Tienes un deseo abrasador: amas a los caballos. Incluso eres propietario de dos (sean reales o imaginarios): uno rojo de crin dorada que puede orientarse en la noche más oscura mientras observa a los astros; otro que come flores y jardines y que, al mirarle a los ojos, te permite disfrutar de las escenas y colores más intensos y hermosos del universo. Eres feliz así. Has encontrado un modo de ser feliz. Pero ocurre algo inesperado. Pierdes a tus dos caballos. Ya sea porque nunca te los dan, o ya sea porque te los retienen y cuando te los devuelven ya están maltrechos, unos simples pencos.
El espectador puede seguir los sucesos de estos dos conflictos semejantes y eficazmente entrelazados en la obra teatral “Todos mis hermosos caballos”, escrita y dirigida por Atilio Caballero, a partir de “Michael Kohlhaas”, de von Kleist, con textos de Cormac McCarthy, Leon Tolstoi, Onelio Jorge Cardoso; y que fue representada en la sala A cuestas, el pasado sábado 17 de agosto.

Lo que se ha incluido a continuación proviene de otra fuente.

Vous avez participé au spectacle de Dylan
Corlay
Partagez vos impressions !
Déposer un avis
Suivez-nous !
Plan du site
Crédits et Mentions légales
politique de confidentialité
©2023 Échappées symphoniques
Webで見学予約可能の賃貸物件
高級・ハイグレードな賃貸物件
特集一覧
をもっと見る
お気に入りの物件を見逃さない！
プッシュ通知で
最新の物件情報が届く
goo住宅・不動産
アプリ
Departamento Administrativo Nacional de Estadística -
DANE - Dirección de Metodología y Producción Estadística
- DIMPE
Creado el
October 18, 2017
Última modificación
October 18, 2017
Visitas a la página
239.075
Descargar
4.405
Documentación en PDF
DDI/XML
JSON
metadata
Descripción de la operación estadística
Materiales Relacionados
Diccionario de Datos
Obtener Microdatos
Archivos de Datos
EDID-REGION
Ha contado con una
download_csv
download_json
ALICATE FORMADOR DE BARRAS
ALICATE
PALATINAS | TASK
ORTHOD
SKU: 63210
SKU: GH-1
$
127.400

El monólogo, interpretado por Abel Domínguez, actor de ‘Teatro de La Fortaleza’, te sacude por momentos porque la vibrante actuación da voz y sangre a las dos historias paralelas que tienen en común tomarse la justicia por mano propia. Dos bolas de nieve que se transforman en avalancha.
La justicia por tu mano y la justicia de la imaginación desbocada
La apropiación que realiza Atilio de la célebre obra de Heinrich von Kleist se entreteje con el deseo de un niño campesino cubano que sueña a sus más hermosos caballos.

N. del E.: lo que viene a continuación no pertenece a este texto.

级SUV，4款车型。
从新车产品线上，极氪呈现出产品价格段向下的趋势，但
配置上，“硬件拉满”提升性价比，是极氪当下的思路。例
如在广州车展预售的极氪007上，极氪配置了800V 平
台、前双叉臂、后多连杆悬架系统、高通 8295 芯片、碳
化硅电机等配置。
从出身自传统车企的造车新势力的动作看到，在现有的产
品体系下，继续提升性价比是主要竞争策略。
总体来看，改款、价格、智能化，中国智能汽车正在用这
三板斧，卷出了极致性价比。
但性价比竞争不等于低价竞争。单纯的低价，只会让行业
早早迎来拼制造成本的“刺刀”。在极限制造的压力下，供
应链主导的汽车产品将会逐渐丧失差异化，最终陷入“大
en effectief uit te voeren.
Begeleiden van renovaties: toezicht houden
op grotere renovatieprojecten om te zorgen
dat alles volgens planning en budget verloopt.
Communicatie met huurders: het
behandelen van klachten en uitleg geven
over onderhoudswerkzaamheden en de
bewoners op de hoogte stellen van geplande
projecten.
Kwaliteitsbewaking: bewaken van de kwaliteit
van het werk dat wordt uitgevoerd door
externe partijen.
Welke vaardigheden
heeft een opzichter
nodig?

Ambas historias tienen un motivo común: la compensación. Kohlhaas quiere justicia por sus caballos perdidos; el niño desea el encuentro con sus caballos anhelados.
Son de fina poesía las escenas donde el protagonista-narrador se sueña en una cabalgata de guerra, levantando el polen dorado de los campos; y donde se transfigura en un caballo más de la manada que corre en plena libertad junto a sus congéneres. Calor de sangre y sublimación de la vida, estas carreras enaltecen la sociedad casi perfecta: “El orden es más perdurable en el corazón del caballo”.

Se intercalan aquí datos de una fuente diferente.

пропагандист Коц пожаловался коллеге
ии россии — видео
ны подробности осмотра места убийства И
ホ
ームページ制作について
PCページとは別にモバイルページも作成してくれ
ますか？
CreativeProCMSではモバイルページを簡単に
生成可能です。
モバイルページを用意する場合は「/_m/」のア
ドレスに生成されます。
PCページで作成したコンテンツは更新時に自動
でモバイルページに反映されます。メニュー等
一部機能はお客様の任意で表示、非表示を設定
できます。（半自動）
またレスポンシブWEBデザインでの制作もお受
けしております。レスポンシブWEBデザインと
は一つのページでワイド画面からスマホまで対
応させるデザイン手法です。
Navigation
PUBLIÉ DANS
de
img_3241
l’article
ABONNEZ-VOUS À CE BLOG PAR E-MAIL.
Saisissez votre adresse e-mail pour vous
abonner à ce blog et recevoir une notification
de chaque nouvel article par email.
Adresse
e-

Nombres de grandes corceles pertenecientes a emperadores, guerreros y vaqueros, aparecen en la obra, representados en infantil contraste mediante figurillas de arcilla, alambre y plástico, durante una empática secuencia en la cual se obtiene la complicidad con el público.
La justicia alcanzada por el desbocado imaginario del niño —quien fabrica sus propios caballos con madera de bienvestido—, dialoga con la justicia deseada por el rebelde Kohlhaas quien “ejerce el derecho de resistencia, al que tiene derecho porque el Estado no protege sus derechos”, y se ve arrastrado a la rebelión debido a su propio carácter y sentido de equidad.
Esta combinación de enajenación fantástica y rebeldía está loablemente representada por Abel Domínguez, que alterna con eficacia los tonos de voz para encarnar a ambos personajes; y en la intensa escena de la doma del cerrero, consigue enlazar y reducir a la silla-caballo realizando un conjunto de difíciles movimientos miméticos, en coordinación con el texto, lo cual revelan no solo su buena forma física, sino el excelente dominio de los recursos actorales.
La simbología donde se reúnen todos los deseos: exigir el futuro
Kohlhaas tuvo la profecía de una gitana que anunciaba la terminación del linaje de su señor; el niño acaricia el anhelo de que sus caballos se materialicen.
Ni siquiera en el final descuida el dramaturgo la simbiosis de ambos personajes.
Mediante un reclamo de esperanza triste, pero esperanza al fin, casi a una voz, exigen en tono grave y a modo de letanía:
“Déjame ver los caballos otra vez”
“Déjame ver los caballos otra vez”
“Déjame ver los caballos otra vez”
Lo que provocó en este humilde espectador un catártico erizamiento.
Guerra y fantasía, venganza y sublimación, se entreveran en esta suerte de vidas paralelas, fluyentes dentro de un unipersonal con desplazamientos actorales precisos, escenografía actuante compuesta por objetos bien distribuidos, y la música que sincroniza con el ritmo narrativo.
Un monólogo que honraría a cualquier festival del género.